### Work instruction
Copy the data that follows, character for character, minus the pictures.
########################################
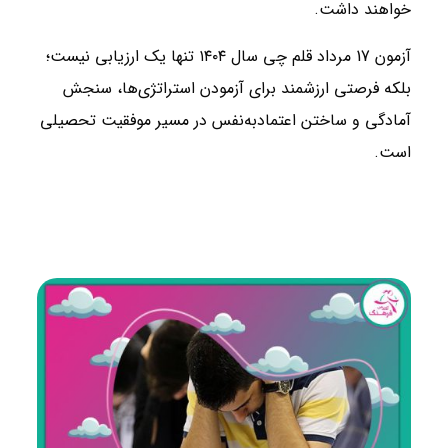
خواهند داشت.
آزمون 17 مرداد قلم‌ چی سال ۱۴۰۴ تنها یک ارزیابی نیست؛
بلکه فرصتی ارزشمند برای آزمودن استراتژی‌ها، سنجش
آمادگی و ساختن اعتمادبه‌نفس در مسیر موفقیت تحصیلی
است.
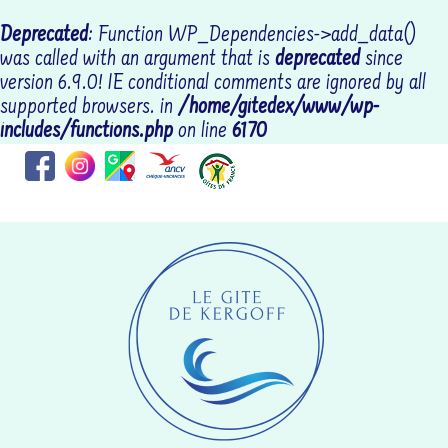
Deprecated
: Function WP_Dependencies->add_data()
was called with an argument that is
deprecated
since
version 6.9.0! IE conditional comments are ignored by all
supported browsers. in
/home/gitedex/www/wp-
includes/functions.php
on line
6170
Coordonnées : RR69+CGLOCTUDY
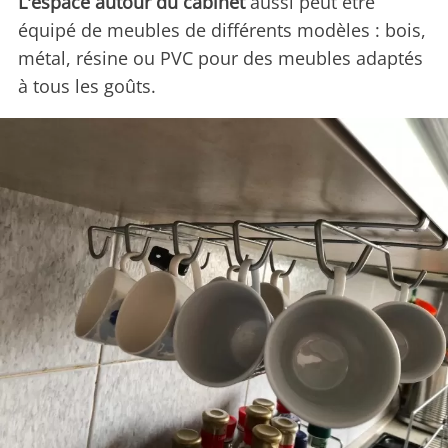
L'espace autour du cabinet
aussi peut être
équipé de meubles de différents modèles : bois,
métal, résine ou PVC pour des meubles adaptés
à tous les goûts.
########################################
### Result
خواهند داشت.
آزمون 17 مرداد قلم‌ چی سال ۱۴۰۴ تنها یک ارزیابی نیست؛
بلکه فرصتی ارزشمند برای آزمودن استراتژی‌ها، سنجش
آمادگی و ساختن اعتمادبه‌نفس در مسیر موفقیت تحصیلی
است.
Deprecated
: Function WP_Dependencies->add_data()
was called with an argument that is
deprecated
since
version 6.9.0! IE conditional comments are ignored by all
supported browsers. in
/home/gitedex/www/wp-
includes/functions.php
on line
6170
Coordonnées : RR69+CGLOCTUDY
L'espace autour du cabinet
aussi peut être
équipé de meubles de différents modèles : bois,
métal, résine ou PVC pour des meubles adaptés
à tous les goûts.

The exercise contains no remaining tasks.